The Evolving DEI Framework

There are hundreds, if not thousands, of strategies to organize DEI efforts.  Prior to my work with the Global Ties Network over the last two years, I developed a 7-part framework. This framework positions singular organizations for an evolving DEI framework journey. 

7 Part DEI Framework

  • Organizational Commitment to DEI Evolution
  • Organizational Assessment and Analytics
  • DEI Strategy Development
  • DEI Education
  • Change Implementation
  • Post-Implementation Assessment
  • Sustainability

The Work and Learning are Never Done!

My work with GTUS, including my role as a CBM Board Member (Georgia Council for International Visitors) and speaking opportunities with various International Visitor Leadership Program (IVLP) groups on dismantling discrimination, added a dimension to this framework.  I mentioned that the “work” is never done.  Neither is the learning!  First, we added “Accessibility” to the DEI focus, evolving the concentration to “DEIA”.  Supplementing the original focus with an additional lens is not uncommon.  We are currently working with clients who have added: “Belonging” (DEIB), “Justice” (DEIJ), and other variations.  As DEI practitioners, each project on which we work is customized according to the client’s needs and includes a simultaneous combination of instruction and learning.  Most importantly, the mutual exchange of perspectives helps to extend best practices in ways that no individual train of thought could ever hope to achieve.

Overcoming DEI and Accessibility Challenges in a Diverse Organizational Environment

Tangible, long-term organizational culture and structural change predicate the sustainability of DEI programs. Not a “feel-good” story devoid of analysis, goals, metrics, and structured implementation plans.  Particularly, in environments such as the national network of Community Based Members (CBMs) and National Programming Agencies (NPAs) supported by GTUS, in which there are close to 100 geographically dispersed partnering organizations, there are just as many perspectives on DEI as there are member organizations. These partners vary by size, from small volunteer organizations to large organizations with paid staff; from newly incorporated groups to organizations that have been established for decades; and cover every corner of the country. 

It is easy to understand that there will be wildly varying perspectives on the importance of DEI. As well as the strategies to embrace it.  Simply asked, how can we ensure consistency and sustainability if we don’t agree on the inputs?  How do we identify target goals when member organizations are starting at dissimilar levels of DEI maturity, with distinctive capabilities, and varying levels of support or resources? Additionally, how do we account for geographic or cultural differences that may impact the degree to which DEI is considered a critical piece of an organization’s strategic plan?
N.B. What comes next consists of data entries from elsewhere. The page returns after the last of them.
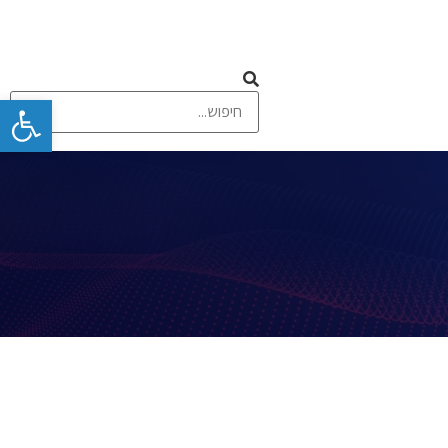
פתח
 ומסכי מגע
תקשורת אלחוטית וסלולרית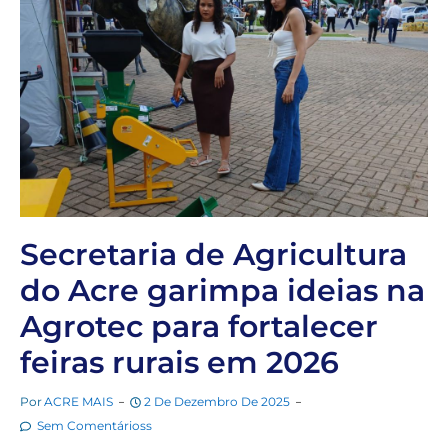
Secretaria de Agricultura
do Acre garimpa ideias na
Agrotec para fortalecer
feiras rurais em 2026
Por
ACRE MAIS
2 De Dezembro De 2025
Sem Comentárioss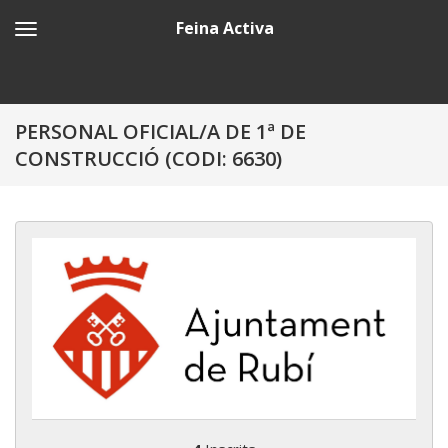
Feina Activa
PERSONAL OFICIAL/A DE 1ª DE
CONSTRUCCIÓ (CODI: 6630)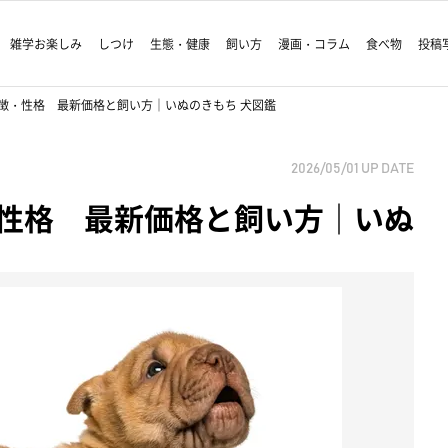
雑学お楽しみ
しつけ
生態・健康
飼い方
漫画・コラム
食べ物
投稿
徴・性格 最新価格と飼い方｜いぬのきもち 犬図鑑
2026/05/01
UP DATE
性格 最新価格と飼い方｜いぬ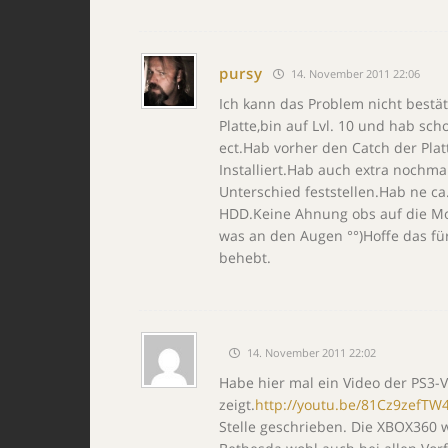
pursy
14. November 2011 22:06
Ich kann das Problem nicht bestäti
Platte,bin auf Lvl. 10 und hab s
ect.Hab vorher den Catch der Pl
Installiert.Hab auch extra nochma
Unterschied feststellen.Hab ne ca.
HDD.Keine Ahnung obs auf die Mo
was an den Augen °°)Hoffe das fü
behebt.
14. November 2011 22:02
Habe hier mal ein Video der PS3-V
zeigt.
http://youtu.be/81Cz9zefTW
Stelle geschrieben. Die XBOX360 wa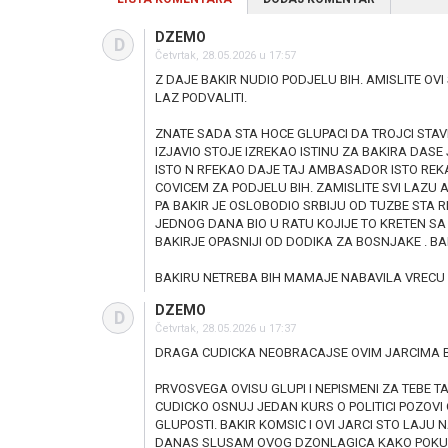
DZEMO
D
Četvrtak, 28.05.2026 u 17:57
Z DAJE BAKIR NUDIO PODJELU BIH. AMISLITE OV
LAZ PODVALITI.
ZNATE SADA STA HOCE GLUPACI DA TROJCI STAV
IZJAVIO STOJE IZREKAO ISTINU ZA BAKIRA DASE
ISTO N RFEKAO DAJE TAJ AMBASADOR ISTO REK
COVICEM ZA PODJELU BIH. ZAMISLITE SVI LAZU A
PA BAKIR JE OSLOBODIO SRBIJU OD TUZBE STA RE
JEDNOG DANA BIO U RATU KOJIJE TO KRETEN SA 
BAKIRJE OPASNIJI OD DODIKA ZA BOSNJAKE . BA
BAKIRU NETREBA BIH MAMAJE NABAVILA VRECU 
DZEMO
D
Četvrtak, 28.05.2026 u 17:37
DRAGA CUDICKA NEOBRACAJSE OVIM JARCIMA BA
PRVOSVEGA OVISU GLUPI I NEPISMENI ZA TEBE 
CUDICKO OSNUJ JEDAN KURS O POLITICI POZOVI 
GLUPOSTI. BAKIR KOMSIC I OVI JARCI STO LAJU NA
DANAS SLUSAM OVOG DZONLAGICA KAKO POKUSAV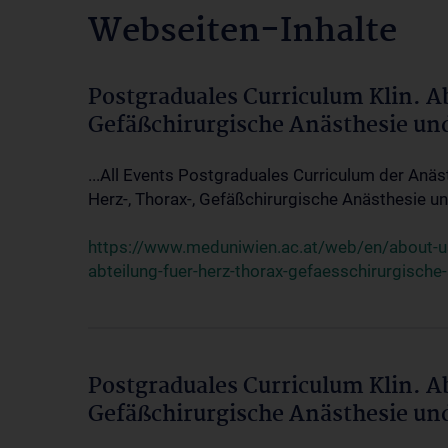
Webseiten-Inhalte
Postgraduales Curriculum Klin. A
Gefäßchirurgische Anästhesie un
...All Events Postgraduales Curriculum der Anäs
Herz-, Thorax-, Gefäßchirurgische Anästhesie und
https://www.meduniwien.ac.at/web/en/about-us/
abteilung-fuer-herz-thorax-gefaesschirurgische
Postgraduales Curriculum Klin. A
Gefäßchirurgische Anästhesie un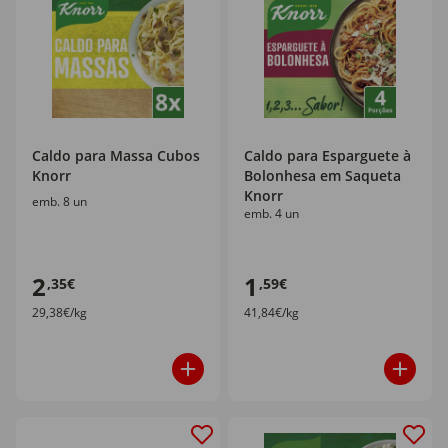
Caldo para Massa Cubos
Caldo para Esparguete à
Knorr
Bolonhesa em Saqueta
Knorr
emb. 8 un
emb. 4 un
2
1
,35€
,59€
29,38€/kg
41,84€/kg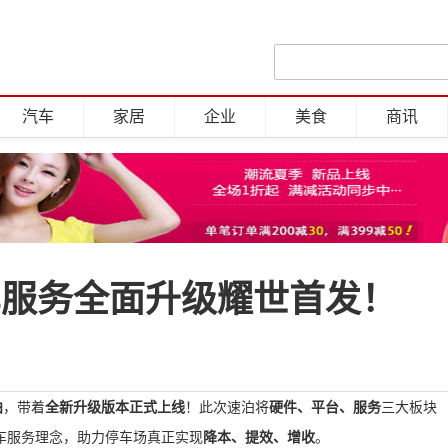
汽车
家居
企业
美食
商讯
车服务全面升级耀世首发！
泊
，带着
全新升级版本正式上线
！此次速泊将
硬件、平台、服务
三大板块
车服务理念，助力停车场真正实现
降本、提效、增收
。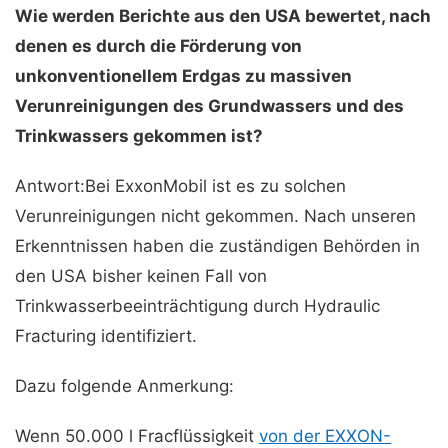
Wie werden Berichte aus den USA bewertet, nach
denen es durch die Förderung von
unkonventionellem Erdgas zu massiven
Verunreinigungen des Grundwassers und des
Trinkwassers gekommen ist?
Antwort:Bei ExxonMobil ist es zu solchen
Verunreinigungen nicht gekommen. Nach unseren
Erkenntnissen haben die zuständigen Behörden in
den USA bisher keinen Fall von
Trinkwasserbeeinträchtigung durch Hydraulic
Fracturing identifiziert.
Dazu folgende Anmerkung:
Wenn 50.000 l Fracflüssigkeit
von der EXXON-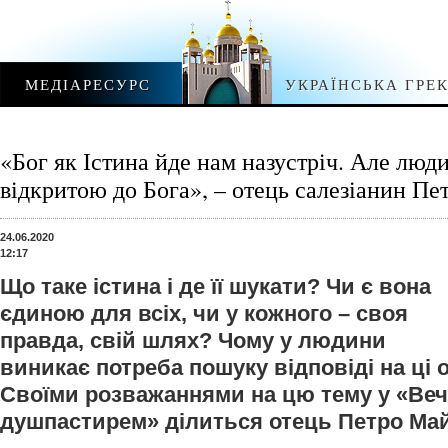
МЕДІАРЕСУРС
УКРАЇНСЬКА ГРЕ
«Бог як Істина йде нам назустріч. Але люд
відкритою до Бога», – отець салезіанин П
24.06.2020
12:17
Що таке істина і де її шукати? Чи є вона
єдиною для всіх, чи у кожного – своя
правда, свій шлях? Чому у людини
виникає потреба пошуку відповіді на ці 
Своїми розважаннями на цю тему у «Вечі
душпастирем» ділиться отець Петро Май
Our solution was to be less prescriptive about specific changes within each organization. Instead, it provided more guidance on three universal focus areas: “The Why”, “Organizational Change”, and “Programmatic Change”.  Three task forces organized the work, helping the target organizations self-analyze and chart their own path forward. I describe each task below. 

3 Universal Focus Areas

  • The Why Task Force partners with organizations to retool descriptions (of their cities and work) to intentionally represent the true population and share authentic and inclusive histories. 
  • The Programmatic Change Task Force focuses on identifying ways to implement exchange programs through a DEIA lens. The Task Force took current NPA and CBM standard operating procedures and identified ways to implement a more conscious approach to diversity. The Task Force collaborated and developed the IVLP Programmers Toolkit. This toolkit helps Global Ties U.S. member organizations apply a DEIA lens to programming. 
  • The Organizational Change Task Force provides tools that help member organizations make their workplaces more welcoming of the diversity of people, ideas, and cultures that exist in our communities, better reflecting and living the values of their organizations. The task force created a matrix tool. By using the matrix each organization’s leadership reflects, assesses, and acts in three areas of focus. First, Board and Leadership Diversification. Next, Recruitment Practices. Finally, Inclusive Culture. The matrix is a useful and flexible tool, meeting organizations where they are in these processes. Also, to determine where they want to go while offering examples and suggestions for actions to help achieve these goals.